Among the lines of the records, please find those that contain the word "fully" and copy them.

────

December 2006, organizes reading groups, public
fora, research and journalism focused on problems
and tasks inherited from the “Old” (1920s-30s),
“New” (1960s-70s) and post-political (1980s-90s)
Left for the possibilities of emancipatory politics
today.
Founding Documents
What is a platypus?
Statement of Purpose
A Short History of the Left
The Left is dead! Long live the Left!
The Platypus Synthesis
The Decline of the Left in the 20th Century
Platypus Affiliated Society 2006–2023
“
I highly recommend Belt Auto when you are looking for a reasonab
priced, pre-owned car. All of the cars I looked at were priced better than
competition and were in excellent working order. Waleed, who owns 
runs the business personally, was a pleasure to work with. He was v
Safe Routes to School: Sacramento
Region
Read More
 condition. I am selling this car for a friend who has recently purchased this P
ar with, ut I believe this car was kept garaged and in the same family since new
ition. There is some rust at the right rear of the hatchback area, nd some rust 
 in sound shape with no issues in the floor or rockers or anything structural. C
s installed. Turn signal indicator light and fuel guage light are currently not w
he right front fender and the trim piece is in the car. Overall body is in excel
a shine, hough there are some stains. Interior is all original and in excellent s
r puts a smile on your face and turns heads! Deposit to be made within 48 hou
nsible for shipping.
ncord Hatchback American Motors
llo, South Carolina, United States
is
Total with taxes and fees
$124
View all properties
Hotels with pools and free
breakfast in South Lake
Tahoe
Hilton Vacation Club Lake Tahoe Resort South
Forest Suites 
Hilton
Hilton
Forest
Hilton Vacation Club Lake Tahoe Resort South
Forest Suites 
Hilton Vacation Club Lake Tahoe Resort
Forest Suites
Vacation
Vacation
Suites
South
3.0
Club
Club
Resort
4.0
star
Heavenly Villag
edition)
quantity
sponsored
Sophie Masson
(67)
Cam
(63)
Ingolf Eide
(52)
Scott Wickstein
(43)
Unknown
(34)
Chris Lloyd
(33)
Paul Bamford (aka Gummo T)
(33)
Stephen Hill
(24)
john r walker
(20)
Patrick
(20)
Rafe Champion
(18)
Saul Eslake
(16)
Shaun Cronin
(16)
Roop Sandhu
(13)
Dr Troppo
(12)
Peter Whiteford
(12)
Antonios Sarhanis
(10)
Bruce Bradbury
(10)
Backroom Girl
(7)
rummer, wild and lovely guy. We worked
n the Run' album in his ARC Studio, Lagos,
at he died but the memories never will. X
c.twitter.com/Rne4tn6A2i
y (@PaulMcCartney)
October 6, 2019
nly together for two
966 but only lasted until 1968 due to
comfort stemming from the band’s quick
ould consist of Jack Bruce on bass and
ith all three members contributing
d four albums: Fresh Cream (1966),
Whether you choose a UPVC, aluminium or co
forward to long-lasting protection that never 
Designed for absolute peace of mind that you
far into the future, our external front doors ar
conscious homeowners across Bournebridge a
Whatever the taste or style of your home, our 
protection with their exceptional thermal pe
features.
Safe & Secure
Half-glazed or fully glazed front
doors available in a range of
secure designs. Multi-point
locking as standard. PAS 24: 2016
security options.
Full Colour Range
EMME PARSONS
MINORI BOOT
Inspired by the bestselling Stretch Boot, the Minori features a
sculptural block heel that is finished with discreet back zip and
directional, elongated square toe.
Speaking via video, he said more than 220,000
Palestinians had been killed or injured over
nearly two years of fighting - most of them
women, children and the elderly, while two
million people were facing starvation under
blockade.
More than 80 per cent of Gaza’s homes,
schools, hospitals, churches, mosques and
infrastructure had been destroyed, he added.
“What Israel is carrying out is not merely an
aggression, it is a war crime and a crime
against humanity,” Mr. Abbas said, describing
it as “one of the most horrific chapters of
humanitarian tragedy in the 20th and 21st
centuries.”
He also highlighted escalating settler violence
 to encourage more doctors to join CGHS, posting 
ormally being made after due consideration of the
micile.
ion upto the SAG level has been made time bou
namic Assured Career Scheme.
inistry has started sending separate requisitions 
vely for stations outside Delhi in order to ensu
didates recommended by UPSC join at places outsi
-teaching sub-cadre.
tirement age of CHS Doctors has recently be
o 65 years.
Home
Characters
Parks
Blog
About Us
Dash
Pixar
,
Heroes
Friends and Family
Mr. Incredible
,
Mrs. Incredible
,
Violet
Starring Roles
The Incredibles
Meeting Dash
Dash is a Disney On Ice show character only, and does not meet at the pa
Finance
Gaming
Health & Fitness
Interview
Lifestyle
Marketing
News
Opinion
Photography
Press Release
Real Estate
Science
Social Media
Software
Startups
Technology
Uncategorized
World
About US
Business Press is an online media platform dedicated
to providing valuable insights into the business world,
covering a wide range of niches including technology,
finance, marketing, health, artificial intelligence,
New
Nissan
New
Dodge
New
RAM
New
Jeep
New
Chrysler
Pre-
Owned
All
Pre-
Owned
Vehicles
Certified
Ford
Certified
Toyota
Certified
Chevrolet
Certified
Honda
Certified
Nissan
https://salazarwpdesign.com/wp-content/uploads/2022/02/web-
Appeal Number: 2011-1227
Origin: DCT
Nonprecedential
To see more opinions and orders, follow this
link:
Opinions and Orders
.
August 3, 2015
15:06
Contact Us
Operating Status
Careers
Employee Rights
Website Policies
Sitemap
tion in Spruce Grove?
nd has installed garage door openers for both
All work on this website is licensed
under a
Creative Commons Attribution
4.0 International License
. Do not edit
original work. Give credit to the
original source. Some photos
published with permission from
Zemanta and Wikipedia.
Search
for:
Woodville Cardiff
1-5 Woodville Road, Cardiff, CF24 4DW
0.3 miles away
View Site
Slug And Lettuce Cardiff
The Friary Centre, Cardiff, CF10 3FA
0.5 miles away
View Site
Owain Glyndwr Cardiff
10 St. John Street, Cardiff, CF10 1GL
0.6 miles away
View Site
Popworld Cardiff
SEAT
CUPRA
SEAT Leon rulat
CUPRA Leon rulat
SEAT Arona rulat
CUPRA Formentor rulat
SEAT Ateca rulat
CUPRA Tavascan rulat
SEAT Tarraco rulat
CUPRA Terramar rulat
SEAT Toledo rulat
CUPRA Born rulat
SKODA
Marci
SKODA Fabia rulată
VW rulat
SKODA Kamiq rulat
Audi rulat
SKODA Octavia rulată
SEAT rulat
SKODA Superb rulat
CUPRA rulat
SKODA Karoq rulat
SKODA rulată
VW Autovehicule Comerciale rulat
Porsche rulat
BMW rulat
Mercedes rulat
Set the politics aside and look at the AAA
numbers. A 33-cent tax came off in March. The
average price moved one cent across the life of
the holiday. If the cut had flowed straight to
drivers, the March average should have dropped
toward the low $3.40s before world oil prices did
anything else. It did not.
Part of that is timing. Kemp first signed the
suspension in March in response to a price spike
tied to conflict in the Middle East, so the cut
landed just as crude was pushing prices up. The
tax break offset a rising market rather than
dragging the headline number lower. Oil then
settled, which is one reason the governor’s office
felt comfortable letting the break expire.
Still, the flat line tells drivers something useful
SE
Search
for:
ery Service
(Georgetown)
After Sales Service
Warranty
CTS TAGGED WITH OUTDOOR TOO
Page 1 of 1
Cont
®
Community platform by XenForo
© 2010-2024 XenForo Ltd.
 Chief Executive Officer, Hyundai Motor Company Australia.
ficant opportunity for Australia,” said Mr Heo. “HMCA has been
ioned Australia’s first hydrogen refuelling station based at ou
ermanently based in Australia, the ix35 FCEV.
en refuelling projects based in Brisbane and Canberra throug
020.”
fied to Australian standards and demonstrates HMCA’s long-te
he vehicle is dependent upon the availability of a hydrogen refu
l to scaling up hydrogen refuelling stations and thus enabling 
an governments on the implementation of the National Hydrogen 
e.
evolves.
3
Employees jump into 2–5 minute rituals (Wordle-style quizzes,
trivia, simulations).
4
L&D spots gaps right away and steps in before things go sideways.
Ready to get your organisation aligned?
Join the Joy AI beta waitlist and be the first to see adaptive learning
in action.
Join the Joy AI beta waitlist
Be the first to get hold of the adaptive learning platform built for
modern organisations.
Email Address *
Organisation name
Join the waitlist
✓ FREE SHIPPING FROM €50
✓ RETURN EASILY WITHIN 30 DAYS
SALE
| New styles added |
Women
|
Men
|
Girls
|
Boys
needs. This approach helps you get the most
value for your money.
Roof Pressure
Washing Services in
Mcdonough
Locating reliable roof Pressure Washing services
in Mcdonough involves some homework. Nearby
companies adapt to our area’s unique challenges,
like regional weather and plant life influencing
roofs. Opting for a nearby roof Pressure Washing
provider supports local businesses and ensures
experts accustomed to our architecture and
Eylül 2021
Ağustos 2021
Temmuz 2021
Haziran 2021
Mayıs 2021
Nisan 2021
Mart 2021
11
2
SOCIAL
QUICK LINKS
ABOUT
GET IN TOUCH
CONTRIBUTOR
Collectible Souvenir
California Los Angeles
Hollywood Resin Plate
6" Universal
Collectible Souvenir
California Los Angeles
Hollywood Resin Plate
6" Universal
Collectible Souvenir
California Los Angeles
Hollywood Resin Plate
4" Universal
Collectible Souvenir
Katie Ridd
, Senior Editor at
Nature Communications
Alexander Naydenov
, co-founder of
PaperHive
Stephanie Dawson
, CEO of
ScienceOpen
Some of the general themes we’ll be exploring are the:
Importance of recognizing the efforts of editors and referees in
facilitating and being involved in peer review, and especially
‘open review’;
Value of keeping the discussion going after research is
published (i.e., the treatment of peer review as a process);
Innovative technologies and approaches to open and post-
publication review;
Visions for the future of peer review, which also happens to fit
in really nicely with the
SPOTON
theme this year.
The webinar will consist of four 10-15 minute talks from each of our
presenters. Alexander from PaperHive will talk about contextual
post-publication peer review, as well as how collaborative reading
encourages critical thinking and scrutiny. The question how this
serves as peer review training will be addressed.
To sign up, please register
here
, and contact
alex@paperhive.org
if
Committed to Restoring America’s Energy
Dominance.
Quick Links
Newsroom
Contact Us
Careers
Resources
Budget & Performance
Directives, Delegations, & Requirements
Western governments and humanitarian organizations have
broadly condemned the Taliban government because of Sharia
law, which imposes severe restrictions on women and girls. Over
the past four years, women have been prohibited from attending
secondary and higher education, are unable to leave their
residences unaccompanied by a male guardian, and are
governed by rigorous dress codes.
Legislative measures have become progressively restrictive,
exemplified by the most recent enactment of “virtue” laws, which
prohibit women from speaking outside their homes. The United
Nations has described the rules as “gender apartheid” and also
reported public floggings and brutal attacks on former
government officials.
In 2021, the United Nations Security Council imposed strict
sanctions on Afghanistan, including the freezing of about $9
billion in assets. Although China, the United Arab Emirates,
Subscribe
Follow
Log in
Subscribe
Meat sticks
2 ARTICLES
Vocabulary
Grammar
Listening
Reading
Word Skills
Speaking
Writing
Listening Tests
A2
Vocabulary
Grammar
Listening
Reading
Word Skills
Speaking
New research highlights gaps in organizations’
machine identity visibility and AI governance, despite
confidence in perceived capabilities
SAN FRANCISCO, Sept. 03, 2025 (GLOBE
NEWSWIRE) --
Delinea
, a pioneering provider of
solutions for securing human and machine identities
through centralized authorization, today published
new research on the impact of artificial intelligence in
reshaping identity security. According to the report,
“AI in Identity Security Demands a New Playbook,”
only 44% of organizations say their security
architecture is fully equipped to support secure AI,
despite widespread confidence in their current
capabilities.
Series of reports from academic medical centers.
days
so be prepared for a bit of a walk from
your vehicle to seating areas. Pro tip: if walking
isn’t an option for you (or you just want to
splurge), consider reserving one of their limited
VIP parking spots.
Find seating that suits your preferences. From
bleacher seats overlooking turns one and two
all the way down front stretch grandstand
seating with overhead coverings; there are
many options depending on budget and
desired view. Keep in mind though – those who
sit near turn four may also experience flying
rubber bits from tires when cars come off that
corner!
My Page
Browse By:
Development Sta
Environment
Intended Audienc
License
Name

────

Exercise result:
Half-glazed or fully glazed front
architecture is fully equipped to support secure AI,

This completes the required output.